Disclosure of Invention

The invention aims at a pronunciation teaching method, which assists in analyzing error contents and provides learning or correction assistance accordingly.

According to the embodiment of the invention, the pronunciation teaching method comprises the following steps: a service account is provided in the community communication program, and a pronunciation teaching program is provided through the service account. The pronunciation teaching program comprises: the user account is provided with guidance information through the service account. The guiding message is input by the user account in a voice input mode, and the text to be evaluated converted by the voice input engine is directly transmitted to the service account. And providing an evaluation result to the corresponding user account through the service account according to the characters to be evaluated. The community communication program provides for receiving and transmitting text messages, the guide messages are words for the user to pronounce, and the evaluation result is related to the difference between the guide messages and the words to be evaluated.

Based on the above, the pronunciation teaching method of the embodiment of the invention provides the voice learning robot (i.e. the service account) in the community communication program, analyzes the content converted by the voice input engine, and accordingly provides services such as error analysis, pronunciation training, or content correction. Therefore, the user can know the correct pronunciation and is convenient to learn, thereby improving the voice input efficiency and simultaneously improving the pronunciation accuracy.

Drawings

The accompanying drawings are included to provide a further understanding of the invention, and are incorporated in and constitute a part of this specification. The drawings illustrate embodiments of the invention and together with the description serve to explain the principles of the invention.

FIG. 1 is a schematic diagram of a system according to an embodiment of the invention;

FIG. 2 is a flow chart of a pronunciation teaching method according to an embodiment of the invention;

FIGS. 3A and 3B illustrate an example user interface for a social communication process.

Description of the reference numerals

1, system;

10, a server;

11. 51, a memory;

12, an evaluation module;

15. 55, a communication transceiver;

17. 57, a processor;

community communication program 52;

53, speech input engine;

59, a display;

S210-S270;

301. 306, 307, messages;

303, character input field;

304, a voice input key;

305, voice input prompt.

Detailed Description

Reference will now be made in detail to exemplary embodiments of the invention, examples of which are illustrated in the accompanying drawings. Wherever possible, the same reference numbers will be used throughout the drawings and the description to refer to the same or like parts.

FIG. 1 is a schematic diagram of a system 1 according to an embodiment of the invention. Referring to fig. 1, the system 1 includes, but is not limited to, a server 10 and one or more user devices 50.

The server 10 may be any type of server, workstation, back-end host, or personal computer, etc. electronic device. The server 10 includes, but is not limited to, a memory 11, a communication transceiver 15, and a processor 17.

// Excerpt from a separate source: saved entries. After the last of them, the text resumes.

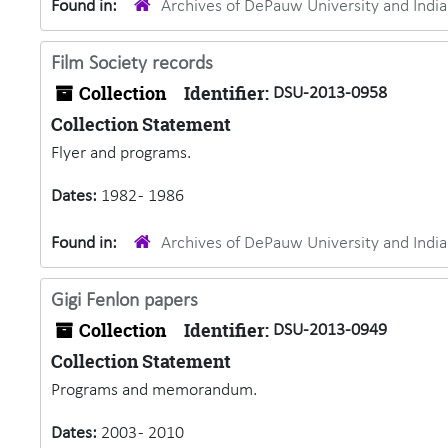
Found in:
Archives of DePauw University and Ind
Film Society records
Collection
Identifier:
DSU-2013-0958
Collection Statement
Flyer and programs.
Dates:
1982 - 1986
Found in:
Archives of DePauw University and Ind
Gigi Fenlon papers
Collection
Identifier:
DSU-2013-0949
Collection Statement
Programs and memorandum.
Dates:
2003 - 2010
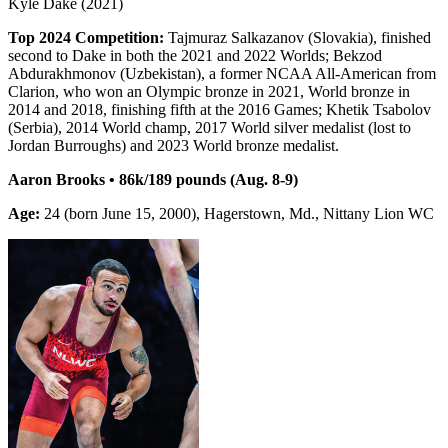
Kyle Dake (2021)
Top 2024 Competition:
Tajmuraz Salkazanov (Slovakia), finished
second to Dake in both the 2021 and 2022 Worlds; Bekzod
Abdurakhmonov (Uzbekistan), a former NCAA All-American from
Clarion, who won an Olympic bronze in 2021, World bronze in
2014 and 2018, finishing fifth at the 2016 Games; Khetik Tsabolov
(Serbia), 2014 World champ, 2017 World silver medalist (lost to
Jordan Burroughs) and 2023 World bronze medalist.
Aaron Brooks • 86k/189 pounds (Aug. 8-9)
Age:
24 (born June 15, 2000), Hagerstown, Md., Nittany Lion WC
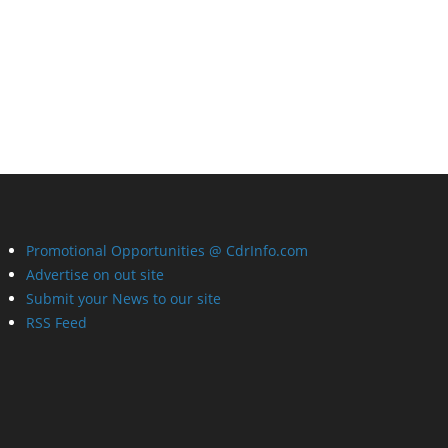
Promotional Opportunities @ CdrInfo.com
Advertise on out site
Submit your News to our site
RSS Feed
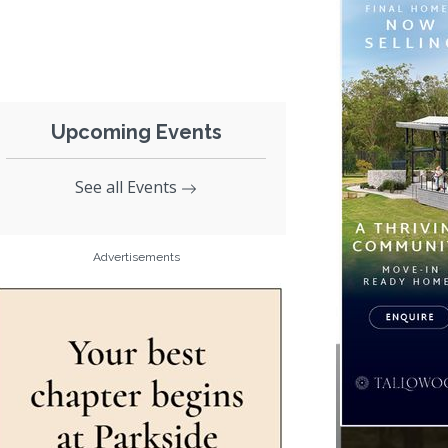
Upcoming Events
See all Events
Advertisements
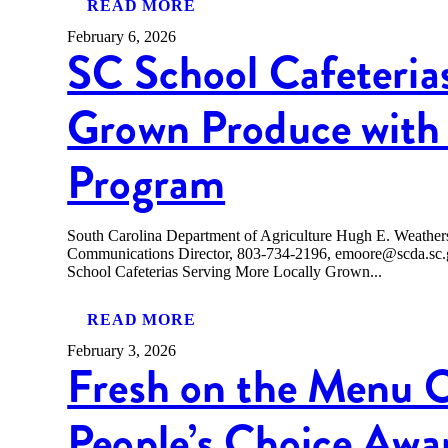
READ MORE
February 6, 2026
SC School Cafeteria
Grown Produce with 
Program
South Carolina Department of Agriculture Hugh E. Weath
Communications Director, 803-734-2196, emoore@scda
School Cafeterias Serving More Locally Grown...
READ MORE
February 3, 2026
Fresh on the Menu 
People’s Choice Awa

The Memory 11 may be any type of fixed or removable Random Access Memory (RAM), Read Only Memory (ROM), flash Memory (flash Memory), Hard Disk Drive (HDD), Solid State Drive (SSD), or the like, and is used to store a software module (e.g., the evaluation module 12) and program codes thereof, and other temporary or permanent data or files, the details of which will be described in the following embodiments.

The communication transceiver 15 may be a transmitting and receiving circuit supporting communication technologies such as Wi-Fi, mobile network, fiber optic network, ethernet, etc., and is used to transmit or receive signals to and from an external device.

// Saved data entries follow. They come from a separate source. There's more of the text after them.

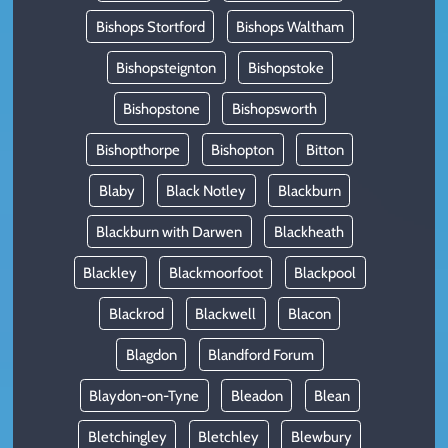
Bishops Stortford
Bishops Waltham
Bishopsteignton
Bishopstoke
Bishopstone
Bishopsworth
Bishopthorpe
Bishopton
Bitton
Blaby
Black Notley
Blackburn
Blackburn with Darwen
Blackheath
Blackley
Blackmoorfoot
Blackpool
Blackrod
Blackwell
Blacon
Blagdon
Blandford Forum
Blaydon-on-Tyne
Bleadon
Blean
Bletchingley
Bletchley
Blewbury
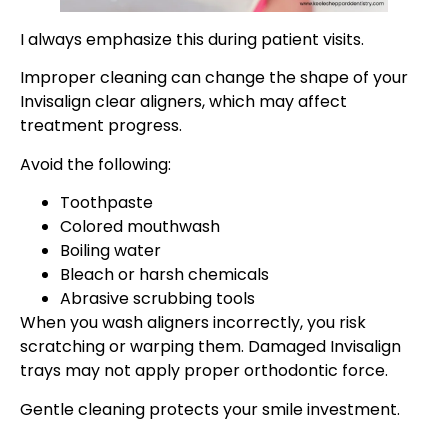
I always emphasize this during patient visits.
Improper cleaning can change the shape of your
Invisalign clear aligners, which may affect
treatment progress.
Avoid the following:
Toothpaste
Colored mouthwash
Boiling water
Bleach or harsh chemicals
Abrasive scrubbing tools
When you wash aligners incorrectly, you risk
scratching or warping them. Damaged Invisalign
trays may not apply proper orthodontic force.
Gentle cleaning protects your smile investment.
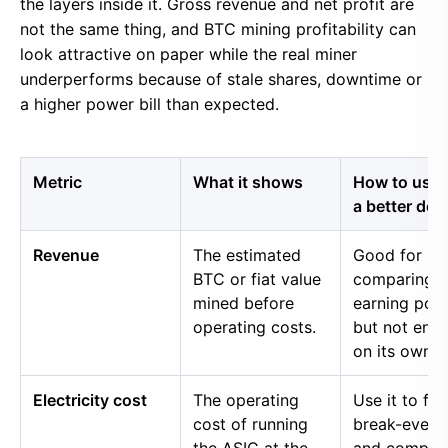
the layers inside it. Gross revenue and net profit are
not the same thing, and BTC mining profitability can
look attractive on paper while the real miner
underperforms because of stale shares, downtime or
a higher power bill than expected.
Metric
What it shows
How to use i
a better dec
Revenue
The estimated
Good for
BTC or fiat value
comparing 
mined before
earning pow
operating costs.
but not eno
on its own.
Electricity cost
The operating
Use it to fin
cost of running
break-even 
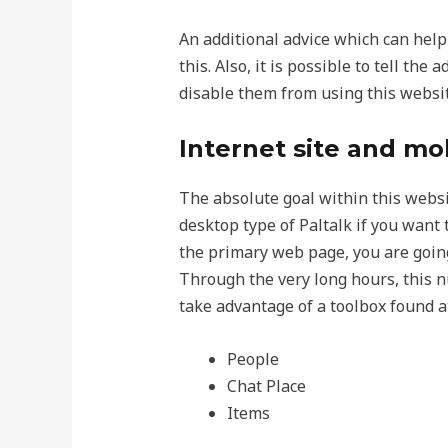
An additional advice which can hel
this. Also, it is possible to tell th
disable them from using this websit
Internet site and mo
The absolute goal within this websit
desktop type of Paltalk if you want t
the primary web page, you are goin
Through the very long hours, this n
take advantage of a toolbox found at
People
Chat Place
Items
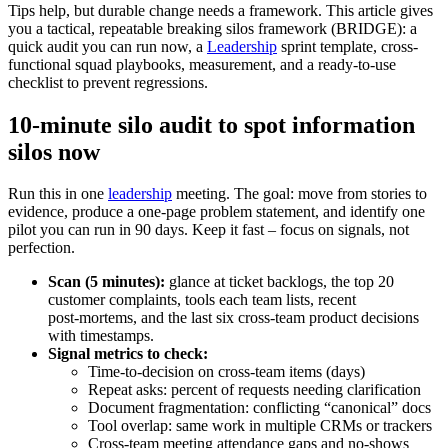
Tips help, but durable change needs a framework. This article gives
you a tactical, repeatable breaking silos framework (BRIDGE): a
quick audit you can run now, a
Leadership
sprint template, cross-
functional squad playbooks, measurement, and a ready-to-use
checklist to prevent regressions.
10-minute silo audit to spot information
silos now
Run this in one
leadership
meeting. The goal: move from stories to
evidence, produce a one‑page problem statement, and identify one
pilot you can run in 90 days. Keep it fast – focus on signals, not
perfection.
Scan (5 minutes):
glance at ticket backlogs, the top 20
customer complaints, tools each team lists, recent
post‑mortems, and the last six cross‑team product decisions
with timestamps.
Signal metrics to check:
Time‑to‑decision on cross‑team items (days)
Repeat asks: percent of requests needing clarification
Document fragmentation: conflicting “canonical” docs
Tool overlap: same work in multiple CRMs or trackers
Cross‑team meeting attendance gaps and no‑shows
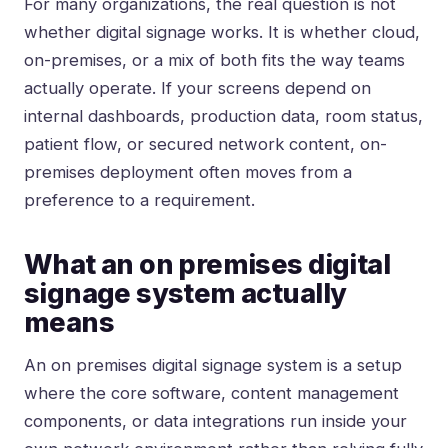
For many organizations, the real question is not
whether digital signage works. It is whether cloud,
on-premises, or a mix of both fits the way teams
actually operate. If your screens depend on
internal dashboards, production data, room status,
patient flow, or secured network content, on-
premises deployment often moves from a
preference to a requirement.
What an on premises digital
signage system actually
means
An on premises digital signage system is a setup
where the core software, content management
components, or data integrations run inside your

The processor 17 may be a Central Processing Unit (CPU), a Graphics Processing Unit (GPU), a Micro Control Unit (MCU), or an Application-Specific Integrated Circuit (ASIC), and is configured to execute all operations of the server 10, and load and execute the evaluation module 12, the detailed operations of which will be described in detail in the following embodiments.

The user device 50 may be an electronic device such as a smart phone, tablet, desktop computer, notebook computer, smart tv, or smart watch. User device 50 includes, but is not limited to, memory 51, communication transceiver 55, processor 57, and display 59.

The implementation modes of the memory 51, the communication transceiver 55 and the processor 57 can refer to the descriptions of the memory 11, the communication transceiver 15 and the processor 17, respectively, and are not described herein again.

In addition, the memory 51 is used for storing software modules (e.g., a community communication program 52 (e.g., Line, WhatsApp, WeChat, Facebook Messenger, or Skype), a voice input engine 53 (e.g., a voice input method built in an operating system (e.g., Windows, MacOS, iOS, or Android) of the user device 50, or a third-party voice-to-text tool, etc.)) and program codes thereof. The processor 57 is configured to perform all operations of the user device 50, and can load and execute the social communication program 52 and the voice input engine 53, the detailed operations of which will be described in the following embodiments.

The display 59 may be an LCD, LED display or OLED display. The display 59 is used to present image frames or user interfaces.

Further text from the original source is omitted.